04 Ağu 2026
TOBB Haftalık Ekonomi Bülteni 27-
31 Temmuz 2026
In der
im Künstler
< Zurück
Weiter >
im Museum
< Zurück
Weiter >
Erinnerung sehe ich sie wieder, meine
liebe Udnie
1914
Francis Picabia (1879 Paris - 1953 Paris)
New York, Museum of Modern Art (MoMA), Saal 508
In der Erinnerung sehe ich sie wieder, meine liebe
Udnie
...
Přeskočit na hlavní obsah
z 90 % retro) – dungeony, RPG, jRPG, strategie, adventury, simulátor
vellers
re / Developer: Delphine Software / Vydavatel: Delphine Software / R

**THE TASK:**
Report the count, and only the count, of lines in the records above that contain "Museum".

**OUTPUT:**
2